After a grueling indoor track season that included a trip to the nationals, the Bangor native and University of Maine distance running star decided he needed a “mental break from running” and didn’t run for the outdoor track team.

And it appears he made the right decision.

A rejuvenated Masters finished second in the New England Cross Country championships earlier this month and is preparing to defend his America East title in Albany on Saturday.

He has won two meets and finished second in the other two so far this fall.

“The way running works, it can get very overwhelming,” said the 21-year-old former Bangor High School phenom. “(Taking the spring off) helped me a lot this fall. I’m a lot more motivated.”

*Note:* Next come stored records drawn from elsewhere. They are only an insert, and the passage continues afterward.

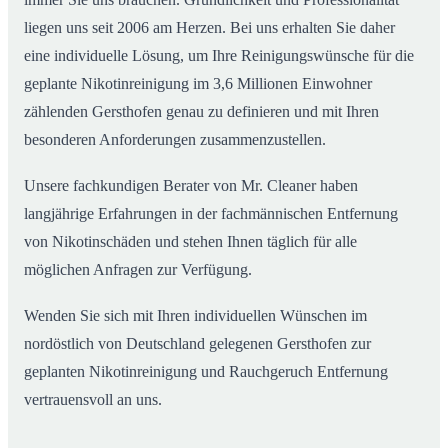
liegen uns seit 2006 am Herzen. Bei uns erhalten Sie daher
eine individuelle Lösung, um Ihre Reinigungswünsche für die
geplante Nikotinreinigung im 3,6 Millionen Einwohner
zählenden Gersthofen genau zu definieren und mit Ihren
besonderen Anforderungen zusammenzustellen.
Unsere fachkundigen Berater von Mr. Cleaner haben
langjährige Erfahrungen in der fachmännischen Entfernung
von Nikotinschäden und stehen Ihnen täglich für alle
möglichen Anfragen zur Verfügung.
Wenden Sie sich mit Ihren individuellen Wünschen im
nordöstlich von Deutschland gelegenen Gersthofen zur
geplanten Nikotinreinigung und Rauchgeruch Entfernung
vertrauensvoll an uns.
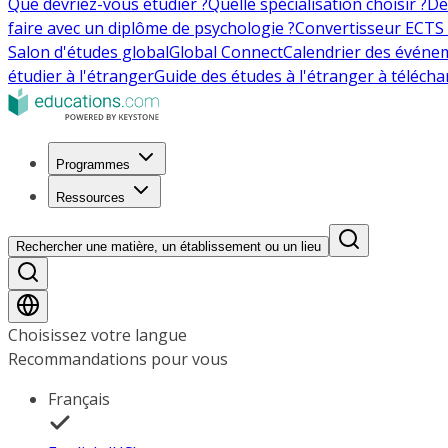
Que devriez-vous étudier ?
Quelle spécialisation choisir ?
De
faire avec un diplôme de psychologie ?
Convertisseur ECTS 
Salon d'études global
Global Connect
Calendrier des événe
étudier à l'étranger
Guide des études à l'étranger à télécha
Programmes
Ressources
Rechercher une matière, un établissement ou un lieu
Choisissez votre langue
Recommandations pour vous
Français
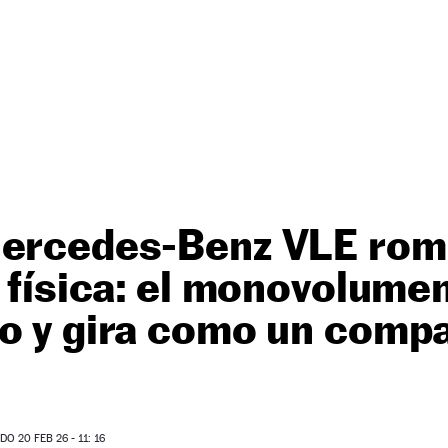
Mercedes-Benz VLE rom
a física: el monovolume
lo y gira como un comp
O 20 FEB 26 - 11: 16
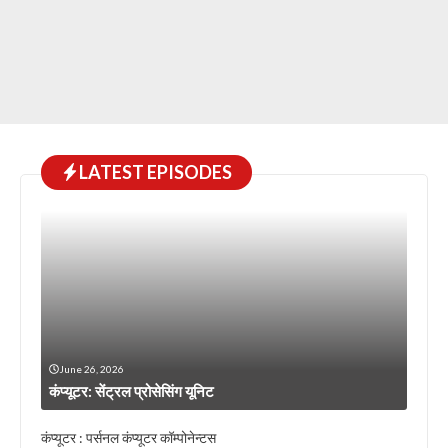
LATEST EPISODES
June 26, 2026
कंप्यूटर: सेंट्रल प्रोसेसिंग यूनिट
कंप्यूटर : पर्सनल कंप्यूटर कॉम्पोनेन्टस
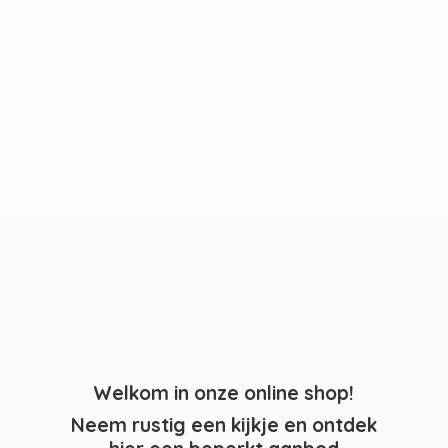
Welkom in onze online shop!
Neem rustig een kijkje en ontdek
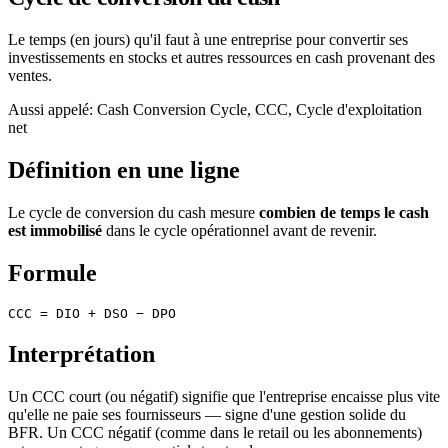
Le temps (en jours) qu'il faut à une entreprise pour convertir ses
investissements en stocks et autres ressources en cash provenant des
ventes.
Aussi appelé
:
Cash Conversion Cycle, CCC, Cycle d'exploitation
net
Définition en une ligne
Le cycle de conversion du cash mesure
combien de temps le cash
est immobilisé
dans le cycle opérationnel avant de revenir.
Formule
Interprétation
Un CCC court (ou négatif) signifie que l'entreprise encaisse plus vite
qu'elle ne paie ses fournisseurs — signe d'une gestion solide du
BFR. Un CCC négatif (comme dans le retail ou les abonnements)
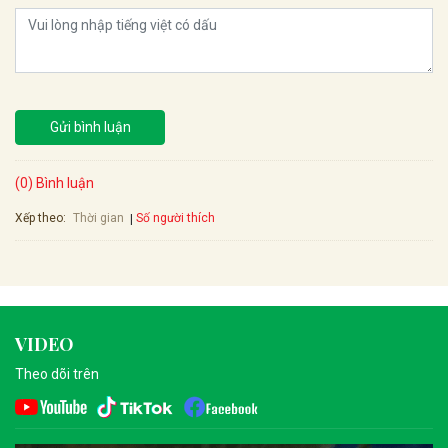
Gửi bình luận
(0) Bình luận
Xếp theo:
Số người thích
Thời gian
VIDEO
Theo dõi trên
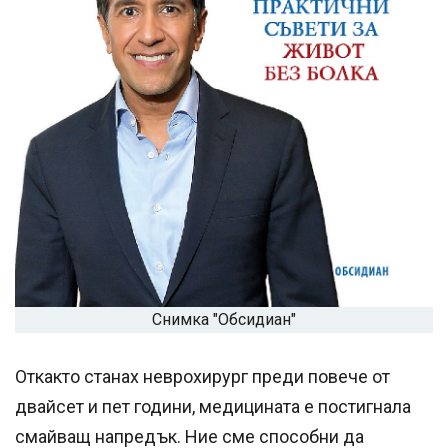
Снимка "Обсидиан"
Откакто станах неврохирург преди повече от
двайсет и пет години, медицината е постигнала
смайващ напредък. Ние сме способни да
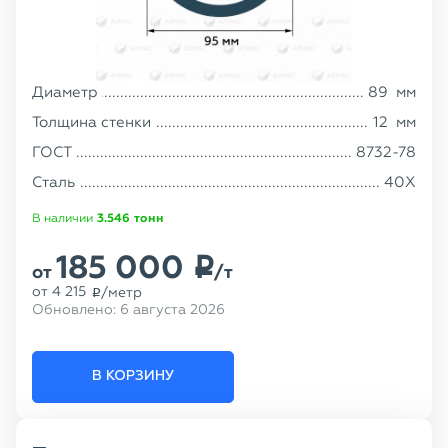
Диаметр
89
мм
Толщина стенки
12
мм
ГОСТ
8732-78
Сталь
40Х
В наличии
3.546
тонн
185 000
p
от
/т
от
4 215
/метр
p
Обновлено:
6 августа 2026
В КОРЗИНУ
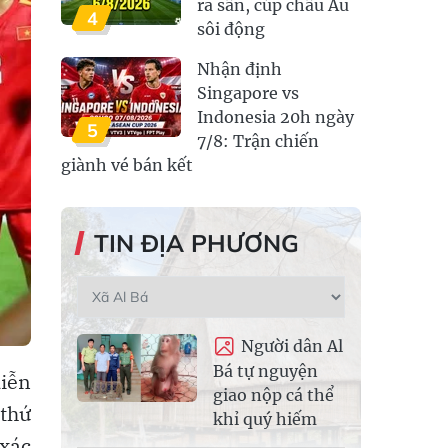
ra sân, cúp châu Âu
4
sôi động
Nhận định
Singapore vs
Indonesia 20h ngày
5
7/8: Trận chiến
giành vé bán kết
TIN ĐỊA PHƯƠNG
Người dân Al
Bá tự nguyện
diễn
giao nộp cá thể
 thứ
khỉ quý hiếm
 xác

When Masters returned to training after his hiatus, he focused on improving his endurance.

“I’ve always had some natural speed toward the end of a race,” explained Masters. “I really needed to work on my endurance and build up my strength so I could maintain a quicker pace through the middle of the race.”

“The key is being able to hang in there at the beginning of the race instead of falling off early and having to make it up at the end. Sometimes, there’s too much to make up at the end,” he added.

“My endurance has picked up quite a bit.”

He said he has been doing “quite a bit more volume (distance)” during his workouts to build up his stamina.

“My volume has increased 40 percent from last year,” he said. “I haven’t been as focused on the short, quicker stuff.”

He said training has gone pretty well and that he is satisfied with his progression, although he would have liked to have won the New England championship race.

His goal this year is to qualify for the cross country nationals.

That will require him to finish in the top four in the Northeast Regionals in Buffalo, N.Y., if his Black Bear team doesn’t qualify. The Buffalo regional will be held two weeks after the America East championships.

“It would truly be more satisfying if the team won the championship and qualified rather than just having an individual qualify,” said Masters, who added that the team is “very focused” and could upset favorite Boston University.

He said Corey Conner was an inspiration in his desire to qualify for the cross country nationals.

“I watched Corey qualify (for the women’s nationals) the past two years and it was something I’d like to achieve. It has always been a goal of mine,” said Masters, who became ill during the regional meet a year ago and failed to qualify.

Masters said he won’t run indoor track this winter so he can “focus on training for the Olympic trials” next June in Eugene, Ore.

“I’ll run some indoor races, but I won’t be affiliated with the team,” explained Masters. “There are a lot of invitational meets in the Boston area. Hopefully, I can post some quality times in those meets. I need to focus on myself and get my name out there as well as the university’s on the national stage. My big goal is the USA Championships in Albuquerque, New Mexico, in early March.”

“I’d like to do well there to tune up for the trials,” said Masters, who runs the mile and 3,000 meters indoors and the 1,500 meters and 5,000 meters outdoors.

He was ninth in the NCAA Championships’ indoor mile last year.

“I’d like to have my points benefit the team, but in the long run, taking the (indoor) season off will help the team and the university out,” said Masters, who will return for the outdoor season. “I benefited from sitting out the last outdoor season. I was well-rested and rejuvenated (for the cross country season).”